B About The Data Frames
There are a number of data frames used in the lab exercises in this book and this appendix lists basic information about those data frames.
B.1 airmiles
Passenger Miles on Commercial US Airlines, 1937-1960. The revenue passenger miles flown by commercial airlines in the United States for each year from 1937 to 1960. This is a time series of length 24; annually, 1937-1960 (from the FAA Statistical Handbook of Aviation).
B.2 airquality
New York Air Quality Measurements.

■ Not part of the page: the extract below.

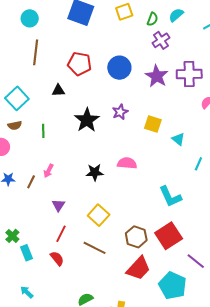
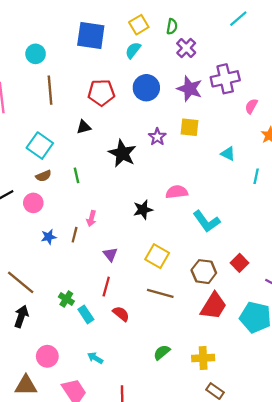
cyan semicircle: (176, 15) -> (133, 50), moved
yellow square: (153, 124) -> (189, 127), moved
cyan L-shape: (170, 197) -> (206, 221), moved
red line: (61, 234) -> (106, 287), moved
red square: (169, 236) -> (239, 263), size x0.6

Daily air quality measurements in New York, May to September 1973. This is a data frame with 154 observations on 6 variables:
Name | Type | Description |
---|---|---|
Ozone | int | Ozone (ppb) |
Solar.R | int | Solar R (lang) |
Wind | numeric | Wind (mpg) |
Temp | numeric | Temperature (degrees F) |
Month | numeric | Month (1-12) |
Day | numeric | Day of month (1-31) |
B.3 attenu
The Joyner-Boore Attenuation Data. This data gives peak accelerations measured at various observation stations for 23 earthquakes in California. The data have been used by various workers to estimate the attenuating affect of distance on ground acceleration. This is a data frame with 182 observations on 5 variables:
Name | Type | Description |
---|---|---|
event | numeric | Event number |
mag | numeric | Moment magnitude |
station | fac | Station number (117 levels) |
dist | numeric | Station-hypocenter distance (km) |
accel | numeric | Peak acceleration |
B.4 attitude
The Chatterjee-Price Attitude Data. From a survey of the clerical employees of a large financial organization, the data are aggregated from the questionnaires of the approximately 35 employees for each of 30 (randomly selected) departments. The numbers give the percent proportion of favourable responses to seven questions in each department. This is a data frame with 30 observations on 7 variables:
Name | Type | Description |
---|---|---|
ratings | numeric | Overall rating |
complaints | numeric | Handling of employee complaints |
privileges | numeric | Does not allow special privileges |
learning | numeric | Opportunity to learn |
raises | numeric | Raises based on performance |
critical | numeric | Too critical |
advance | numeric | Advancement |
B.5 beaver
Body Temperature Series of Two Beavers. Reynolds (1994) describes a small part of a study of the long-term temperature dynamics of beaver Castor canadensis in north-central Wisconsin. Body temperature was measured by telemetry every 10 minutes for four females, but data from a one period of less than a day for each of two animals is used there. There are two data frames: beaver1 has 114 rows and 4 columns on body temperature measurements at 10 minute intervals and beaver2 has 100 rows and 4 columns on body temperature measurements at 10 minute intervals.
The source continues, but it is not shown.